Third Sunday of Advent (B)
On this 3rd Sunday of Advent, St. Paul, in his first letter to the Thessalonians, has beautiful statements for us:
1. “Rejoice always” (1Thes 5:16). People who celebrate Christmas in the Spirit of the Incarnation of God cannot but rejoice because the time of peace and reconciliation has come, and the promise of salvation is fulfilled. People of the Resurrection cannot but rejoice because Jesus has risen from the dead and death is overcome. He buried all the sins of men and brought light to the world’s darkness due to sin. Human endeavors have gained new meaning and direction, and all men will rise with Him at the end of time. People who celebrate Pentecost cannot but rejoice because the Holy Spirit links again God’s Spirit with man’s spirit, and man’s spirit with his neighbor’s, so that man can be one with God again.
One miserable situation is that man is so addicted to what he does and is so content with what he has that he cannot rejoice in what others do, in what others have and in what others are. He does what he wills at the expense of others, hoping to be happy. So he remains in his favorite sins, also goes to church, meets other people and says he is happy. How can a person in his sinful ways rejoice in the Lord? And how can a person in his evil ways expect the help of the Lord?
2. “Pray without ceasing” (1Thes 5:17). God wants us to be one with Him at all times. To be connected with Him is an opportunity to pray always, in whatever we do, in whatever situation we are. One miserable situation is that man today is so addicted to television and other electronic gadgets that he consumes his time in them, and makes other times suffer, especially the time for prayer and other interactive activities with his family and his community.
Many of the things that the world has to offer lead to insufficiency and emptiness. When we pray we become a people of hope. Every family is a little church. If the family doesn’t pray, it will always feel the insufficiency and emptiness of the world. “The family that prays together stays together,” and stays together in hope. Our Church is of divine origin. That is why we pray as an assembly, so that we will have life, a life of hope. The liturgies of the Catholic Church, especially the Liturgy of the Eucharist, are the heart of the Church. If we do not pray as a Church, nor celebrate the Eucharist, nor the Sacraments, we will remain just a temporal institution, and will not last. We pray, so we have hope.

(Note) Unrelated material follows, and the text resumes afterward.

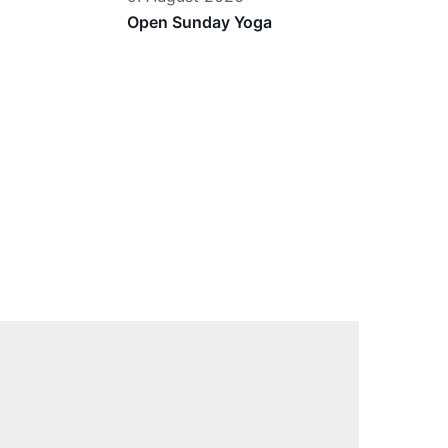
Open Sunday Yoga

3. “In all circumstances give thanks, for this is the will of God for you in Christ Jesus” (1Thes 5:18). Thankfulness is the joyful appreciation of a good thing or good act received. Man has received everything. There is nothing that man has not received. In his first letter to the Corinthians, Paul says: What do you possess that you have not received? But if you have received it, why are you boasting as if you did not receive it? (1 Cor 4:7).

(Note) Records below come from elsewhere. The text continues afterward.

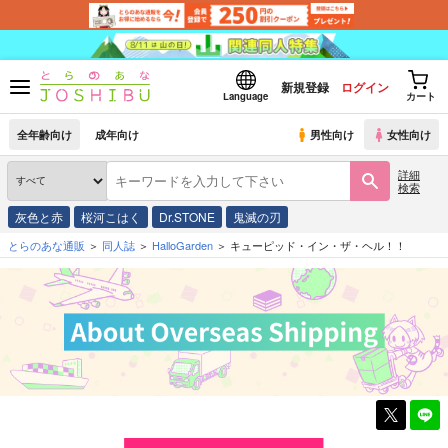
新規登録
ログイン
Language
カート
全年齢向け
成年向け
男性向け
女性向け
詳細
検索
灰色と赤
桜河こはく
Dr.STONE
鬼滅の刃
とらのあな通販
同人誌
HalloGarden
キューピッド・イン・ザ・ヘル！！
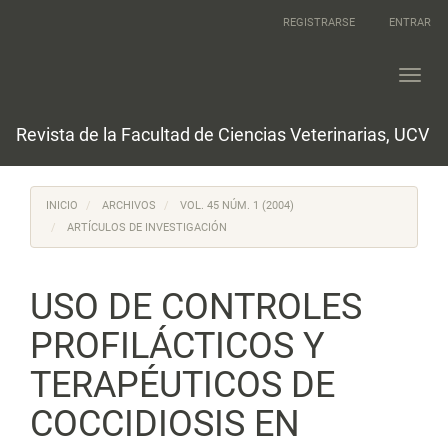
Navegación
REGISTRARSE
ENTRAR
principal
Contenido
principal
Toggl
Barra
navig
lateral
Revista de la Facultad de Ciencias Veterinarias, UCV
INICIO
ARCHIVOS
VOL. 45 NÚM. 1 (2004)
ARTÍCULOS DE INVESTIGACIÓN
USO DE CONTROLES
PROFILÁCTICOS Y
TERAPÉUTICOS DE
COCCIDIOSIS EN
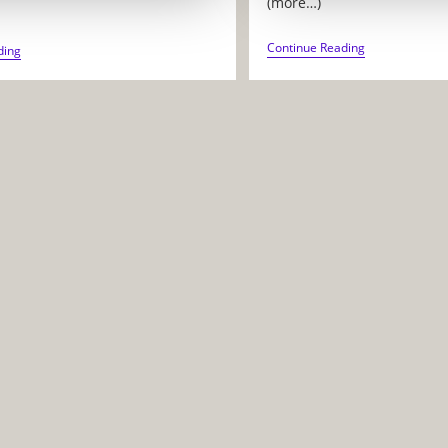
(more…)
COMMENT
Continue Reading
COMPRENDRE
ding
DEVENIR
L’INTELLIGENCE
INGÉNIEUR
ARTIFICIELLE
EN
ET
AÉROSPATIA
SON
UTILISATION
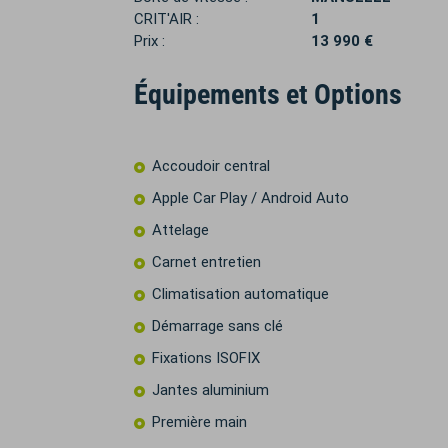
CRIT'AIR :
1
Prix :
13 990 €
Équipements et Options
Accoudoir central
Apple Car Play / Android Auto
Attelage
Carnet entretien
Climatisation automatique
Démarrage sans clé
Fixations ISOFIX
Jantes aluminium
Première main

Gratitude makes us other-centered, and psychologically sound. To be grateful is to be socially and emotionally healthy persons. Gratitude improves our relationship with others and with God. We gain strength from our own gratitude and from the gratitude of others. If we see everything as gift, we will always have something to be grateful for. Thus, our relationships will have more energy and liveliness.

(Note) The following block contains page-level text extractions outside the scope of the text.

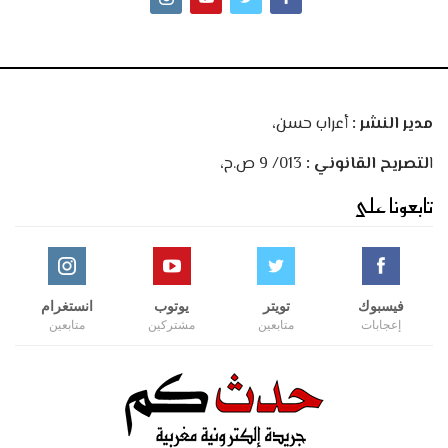
مدير النشر :
أعراب حسن،
ا
لتصريح القانوني :
013/ 9 ص.ح،
تابعونا على
فيسبوك
تويتر
يوتوب
انستغرام
إعجابات
متابعين
مشتركين
متابعين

John the Baptist is a great example of a grateful person. He did not claim what others thought he was. He just said: “I am the voice of one crying out in the desert, ‘make straight the way of the Lord” (Jn 1:23)…. the One who is coming after me, whose sandal strap I am not worthy to untie” (Jn 1: 27). John, the voice, gave way to the Word, the Savior of the world. John was happy and grateful to be a mere instrument to prepare the way of the Lord.
As we receive the Eucharist, let us promise to be grateful instruments of God to point Jesus to others. Let this Advent season, then, urge us to rejoice always, to pray without ceasing and in all circumstances to give thanks to God for our hope in His Word.